Гонщик из Монако - Ким Лоренс
Шрифт:
Интервал:
— Мой отец...
— Знаю-знаю. Твой отец циничное чудовище, расчетливый мизантроп, неисправимый сноб и ханжа, эгоцентрик, каких свет не видывал... Все это мне известно из твоих прежних тирад. Но ты играешь на его поле. Он полностью навязал тебе свои жизненные устои, которые ты неустанно потрясаешь этими клоунскими эскападами, отчего они становятся только прочнее. Впрочем, ты прекрасно знаешь, что однажды займешь его место во главе стола. И даже если по правую руку от тебя будет сидеть не Саша Константин, а другая золотая девочка, то история повторится. Потому что там, где деньги и сытость, никогда не ослабнет хищничество, — с силой проговорила она..
— Ну и?.. — с деланным равнодушием протянул Мэтью.
— Просто позволь мне уйти. Не нужны мне обещанные деньги. Я не могу тут больше находиться, — попросила его Роза.
— Я не могу отпустить тебя. Ты идеальна в своей роли.
— Я это уже поняла. И все же я требую, чтобы ты позволил мне уйти, — настойчиво повторила она.
— Требуешь соизволения? Только ты можешь сочетать несочетаемое, Роза. Требовать можно уступок, подчинения, полной капитуляции. Позволения следует просить, выпрашивать, умолять. Ты уж определись в самой себе. Кто ты? Победитель, который топает ногой и без труда получает все требуемое? Или вечный проситель, который, и трудясь, не получает заработанного иначе, чем через унижения? — назидательно произнес Мэтью.
— В твоем мире, — уточнила Роза.
— Не думаю, что мы из разных миров, — покачал головой Мэтью. — Ответь мне честно, Роза. Ты хочешь уйти из страха перед моим отцом?
— Отнюдь, Мэтью. Твой отец меня не пугает, — ответила Роза.
— Тогда по какой причине?
— Я боюсь проникнуться симпатией к тебе. Не к Мэтью Готье — бесподобному ловеласу со своеобразным чувством юмора и исключительными манерами. А к Деметриосу-младшему, который, как проблемный инфант, неустанно бесится, делит людей вокруг себя на полезных и не очень, симпатичных и отталкивающих, забавных и занудных, манипулирует ими для своих незрелых утех.
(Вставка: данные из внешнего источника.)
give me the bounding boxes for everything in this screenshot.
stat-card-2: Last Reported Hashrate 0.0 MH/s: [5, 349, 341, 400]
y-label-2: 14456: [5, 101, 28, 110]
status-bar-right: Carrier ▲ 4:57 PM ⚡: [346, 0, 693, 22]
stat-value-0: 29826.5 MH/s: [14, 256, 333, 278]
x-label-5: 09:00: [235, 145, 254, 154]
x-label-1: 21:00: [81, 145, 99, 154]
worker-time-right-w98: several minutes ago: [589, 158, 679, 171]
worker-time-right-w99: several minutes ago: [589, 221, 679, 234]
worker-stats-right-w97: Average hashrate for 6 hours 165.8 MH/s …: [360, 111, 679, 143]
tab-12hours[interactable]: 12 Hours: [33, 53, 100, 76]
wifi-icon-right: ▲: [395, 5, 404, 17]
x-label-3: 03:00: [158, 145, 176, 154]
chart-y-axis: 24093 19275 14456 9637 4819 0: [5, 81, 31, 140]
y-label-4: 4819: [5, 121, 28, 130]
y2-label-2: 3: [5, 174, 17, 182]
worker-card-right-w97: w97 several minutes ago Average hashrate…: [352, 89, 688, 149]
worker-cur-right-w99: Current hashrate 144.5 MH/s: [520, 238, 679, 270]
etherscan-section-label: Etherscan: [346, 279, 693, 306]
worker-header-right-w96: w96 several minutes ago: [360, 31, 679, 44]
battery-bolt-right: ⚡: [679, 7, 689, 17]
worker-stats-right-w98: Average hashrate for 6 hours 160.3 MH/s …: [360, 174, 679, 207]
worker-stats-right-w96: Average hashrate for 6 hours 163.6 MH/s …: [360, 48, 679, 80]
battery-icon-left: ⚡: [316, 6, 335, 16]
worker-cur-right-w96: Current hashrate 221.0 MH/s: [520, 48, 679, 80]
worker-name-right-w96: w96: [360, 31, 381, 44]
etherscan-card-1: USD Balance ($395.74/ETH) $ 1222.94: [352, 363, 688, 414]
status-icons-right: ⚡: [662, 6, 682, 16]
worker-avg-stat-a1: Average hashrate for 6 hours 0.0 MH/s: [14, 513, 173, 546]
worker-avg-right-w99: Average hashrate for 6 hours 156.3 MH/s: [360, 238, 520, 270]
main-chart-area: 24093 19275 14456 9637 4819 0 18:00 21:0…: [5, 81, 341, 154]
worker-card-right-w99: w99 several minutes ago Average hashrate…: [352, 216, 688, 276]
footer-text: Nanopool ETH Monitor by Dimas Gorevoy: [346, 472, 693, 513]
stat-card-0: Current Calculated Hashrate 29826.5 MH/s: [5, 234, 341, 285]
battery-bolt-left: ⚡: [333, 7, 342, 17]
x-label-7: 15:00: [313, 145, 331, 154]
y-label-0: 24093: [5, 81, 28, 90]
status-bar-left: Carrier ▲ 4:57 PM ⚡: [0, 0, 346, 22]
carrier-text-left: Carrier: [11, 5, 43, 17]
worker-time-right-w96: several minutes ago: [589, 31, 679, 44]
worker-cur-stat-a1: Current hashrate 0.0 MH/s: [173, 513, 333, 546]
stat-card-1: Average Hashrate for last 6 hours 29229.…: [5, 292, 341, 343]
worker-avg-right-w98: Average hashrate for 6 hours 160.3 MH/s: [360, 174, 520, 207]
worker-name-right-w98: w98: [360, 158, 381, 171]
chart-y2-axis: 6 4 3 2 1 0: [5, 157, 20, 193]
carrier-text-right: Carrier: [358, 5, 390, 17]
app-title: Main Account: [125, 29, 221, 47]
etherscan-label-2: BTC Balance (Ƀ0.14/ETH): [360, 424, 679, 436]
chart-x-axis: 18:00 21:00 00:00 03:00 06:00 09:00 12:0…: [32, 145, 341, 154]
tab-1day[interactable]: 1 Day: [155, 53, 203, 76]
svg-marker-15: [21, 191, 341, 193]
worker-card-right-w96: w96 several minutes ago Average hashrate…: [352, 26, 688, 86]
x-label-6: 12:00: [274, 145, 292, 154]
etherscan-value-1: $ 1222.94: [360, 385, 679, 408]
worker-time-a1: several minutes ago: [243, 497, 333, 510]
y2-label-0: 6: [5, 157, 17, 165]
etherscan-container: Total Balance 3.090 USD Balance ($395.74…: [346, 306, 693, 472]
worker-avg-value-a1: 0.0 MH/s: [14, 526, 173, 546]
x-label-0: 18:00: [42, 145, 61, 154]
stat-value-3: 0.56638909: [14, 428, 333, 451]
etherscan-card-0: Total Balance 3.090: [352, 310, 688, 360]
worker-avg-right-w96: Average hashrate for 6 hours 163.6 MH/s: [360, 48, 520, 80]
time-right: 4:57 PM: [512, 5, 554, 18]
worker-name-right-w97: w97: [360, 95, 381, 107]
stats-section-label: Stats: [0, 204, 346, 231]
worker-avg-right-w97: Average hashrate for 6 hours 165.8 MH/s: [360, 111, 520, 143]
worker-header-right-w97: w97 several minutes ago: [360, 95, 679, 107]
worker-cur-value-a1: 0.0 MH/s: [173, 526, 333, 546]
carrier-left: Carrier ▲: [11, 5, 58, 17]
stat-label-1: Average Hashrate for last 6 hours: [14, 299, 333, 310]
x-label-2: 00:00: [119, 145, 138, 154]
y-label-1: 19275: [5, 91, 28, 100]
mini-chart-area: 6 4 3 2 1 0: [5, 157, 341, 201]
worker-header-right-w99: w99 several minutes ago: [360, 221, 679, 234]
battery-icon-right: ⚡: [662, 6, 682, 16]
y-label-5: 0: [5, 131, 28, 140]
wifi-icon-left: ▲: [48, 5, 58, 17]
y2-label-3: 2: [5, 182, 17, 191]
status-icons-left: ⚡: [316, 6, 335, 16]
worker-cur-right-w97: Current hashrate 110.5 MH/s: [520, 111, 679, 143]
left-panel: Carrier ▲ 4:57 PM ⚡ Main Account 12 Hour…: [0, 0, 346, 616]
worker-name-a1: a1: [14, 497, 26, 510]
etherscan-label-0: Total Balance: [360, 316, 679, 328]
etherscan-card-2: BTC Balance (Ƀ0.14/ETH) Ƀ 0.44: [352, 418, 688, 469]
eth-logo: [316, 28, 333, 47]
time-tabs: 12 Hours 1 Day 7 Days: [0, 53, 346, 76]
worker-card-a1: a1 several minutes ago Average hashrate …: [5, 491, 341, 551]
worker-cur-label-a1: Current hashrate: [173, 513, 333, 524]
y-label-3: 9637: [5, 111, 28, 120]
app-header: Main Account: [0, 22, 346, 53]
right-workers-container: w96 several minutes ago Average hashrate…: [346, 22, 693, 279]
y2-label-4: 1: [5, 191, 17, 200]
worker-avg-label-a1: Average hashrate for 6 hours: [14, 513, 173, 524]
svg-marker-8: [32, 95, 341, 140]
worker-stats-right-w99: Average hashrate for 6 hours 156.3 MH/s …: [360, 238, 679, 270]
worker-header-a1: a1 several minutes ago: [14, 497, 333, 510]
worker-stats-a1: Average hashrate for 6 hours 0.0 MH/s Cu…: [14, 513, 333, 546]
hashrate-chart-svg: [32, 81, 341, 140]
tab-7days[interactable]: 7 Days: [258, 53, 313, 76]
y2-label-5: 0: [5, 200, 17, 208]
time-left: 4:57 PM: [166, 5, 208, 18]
И при этом имеет наглость чувствовать себя обделенным, несправедливо обиженным... Я предпочитаю сохранить о тебе другую память. Хочу, чтобы для меня ты остался тем бесстрашным спортсменом, который спас меня из полыньи, который заставил меня критически оценить собственные привычные представления, всерьез переосмыслить свою жизнь, иначе взглянуть на себя...
— Ты думаешь, что я так же безнадежен, как мой отец? — сдавленным от ярости шепотом перебил ее Мэтью.
— Только если твой страх перед ним делает тебя малодушным.
— Я гонщик. Я умею противостоять страху, — гордо заверил ее Мэтью.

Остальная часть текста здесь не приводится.